The study was carried out according to a randomized crossover design, allowing a washout period of 1 week. After an overnight fast (10 h), subjects received the fat-rich diet customary in a Mexican breakfast (carbohydrates: 43.81%, proteins: 9.6%, and lipids: 45.71%) and were administered 7.5 mg/kg cyclosporine oral solution 30 min later (Group A, conventional solution, and Group B, Neoral®, Sandoz de México, Mexico City) dissolved in 100 mL of orange juice. An indwelling cannula with a heparin lock was inserted into a forearm vein and 0.5-mL blood samples were drawn in tubes with EDTA anticoagulant at 0, 0.5, 1, 2, 3, 4, 5, 6, 8, 12, and 24 h after medication. The fresh whole-blood samples were assayed for cyclosporine by specific monoclonal radioimmunoassay according to manufacturer instructions (Sandimmune Kit, Sandoz Ltd., Basel, Switzerland). This kit uses 3H-tracer and has a monoclonal antibody with high specificity for unchanged cyclosporine.
A compartment-independent pharmacokinetic analysis was used. Maximal whole blood concentration (Cmax) and its time of occurrence (tmax) were compiled from the concentration-time data. AUC0-24 was calculated by the linear trapezoidal rule.
To establish whether the formulations tested were bioequivalent, analysis of variance for a crossover design was carried out for logarithmically transformed bioavailability parameters (Cmax and AUC0-24). An additional evaluation of the ratio between test and reference formulations was calculated, as well as the 90%-confidence limits. The probability of obtaining values outside the limits of acceptance was determined by the two one-sided t test. Limits of acceptance for considering the two formulations tested bioequivalently were 80 to 125%.

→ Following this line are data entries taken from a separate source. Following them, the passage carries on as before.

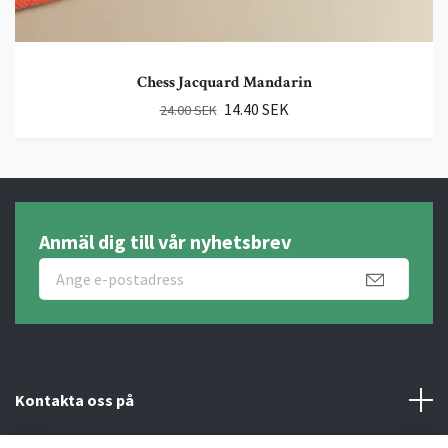
Chess Jacquard Mandarin
14.40 SEK
24.00 SEK
Anmäl dig till vår nyhetsbrev
Kontakta oss på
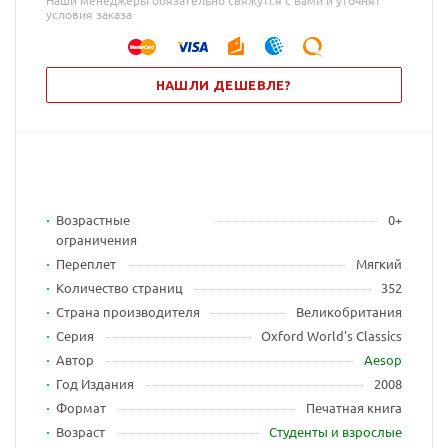
Наши менеджеры обязательно свяжутся с вами и уточнят
условия заказа
НАШЛИ ДЕШЕВЛЕ?
Возрастные
0+
ограничения
Переплет
Мягкий
Количество страниц
352
Страна производителя
Великобритания
Серия
Oxford World's Classics
Автор
Aesop
Год Издания
2008
Формат
Печатная книга
Возраст
Студенты и взрослые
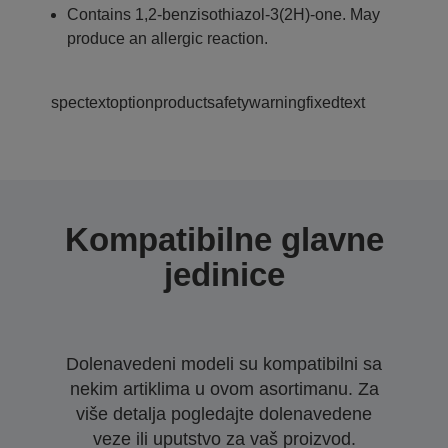
Contains 1,2-benzisothiazol-3(2H)-one. May
produce an allergic reaction.
spectextoptionproductsafetywarningfixedtext
Kompatibilne glavne
jedinice
Dolenavedeni modeli su kompatibilni sa
nekim artiklima u ovom asortimanu. Za
više detalja pogledajte dolenavedene
veze ili uputstvo za vaš proizvod.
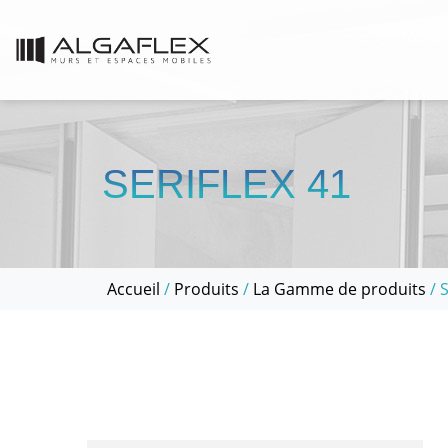
SERIFLEX 41
Accueil
/
Produits
/
La Gamme de produits
/ 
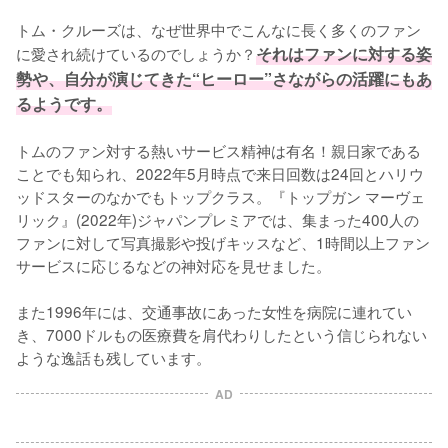
トム・クルーズは、なぜ世界中でこんなに長く多くのファン
に愛され続けているのでしょうか？
それはファンに対する姿
勢や、自分が演じてきた“ヒーロー”さながらの活躍にもあ
るようです。
トムのファン対する熱いサービス精神は有名！親日家である
ことでも知られ、2022年5月時点で来日回数は24回とハリウ
ッドスターのなかでもトップクラス。『トップガン マーヴェ
リック』(2022年)ジャパンプレミアでは、集まった400人の
ファンに対して写真撮影や投げキッスなど、1時間以上ファン
サービスに応じるなどの神対応を見せました。

また1996年には、交通事故にあった女性を病院に連れてい
き、7000ドルもの医療費を肩代わりしたという信じられない
ような逸話も残しています。
AD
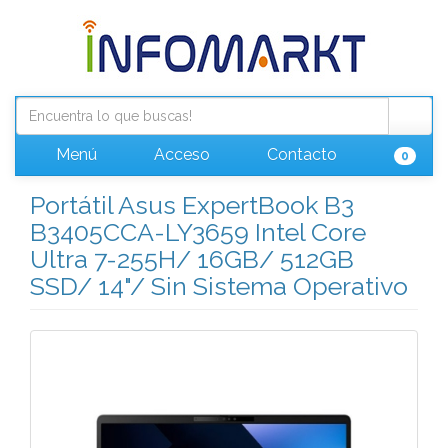
Menú
Acceso
Contacto
0
Portátil Asus ExpertBook B3
B3405CCA-LY3659 Intel Core
Ultra 7-255H/ 16GB/ 512GB
SSD/ 14"/ Sin Sistema Operativo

It depicts the circulating concentrations against time curves obtained after administration of the two formulations assayed. It can be clearly seen that the microemulsion formulation was more rapidly absorbed, reaching Cmax in 2.3 h, whereas the maximum observed with the conventional formulation was reached in 3.69 h. As a consequence of this faster absorption with the microemulsion formulation, a higher Cmax was reached. However, extent of bioavailability, expressed as AUC0-24, was about 10% higher with microemulsion than with the conventional formulation. Bioavailability parameters obtained with the two. In order to establish whether the two formulations are bioequivalent, the ratios (T/R, test/reference) for AUC and Cmax obtained with the two formulations were calculated. Subsequently, 90%-confidence limits were estimated and the probability of obtaining values outside the limits of acceptance was calculated. It demonstrates the values obtained. It is clearly shown that the formulations are bioinequivalent, because the probability of obtaining values outside the limits of acceptance is higher than 0.05. In general, both treatments were well tolerated. No subject experienced clinically relevant changes in vital signs during the course of the investigation. Nausea and generalized burning sensations were the main adverse effects.
A comparison in the bioavailability of cyclosporine in two different oral formulations, microemulsion, and conventional solution, was carried out in healthy Mexican volunteers. In our study, a higher bioavailability with Neoral® was observed, reflected in the increased values of both Cmax and AUC as well as in a reduction of tmax. These results indicated that the microemulsion formulation is absorbed more rapidly than the conventional formulation.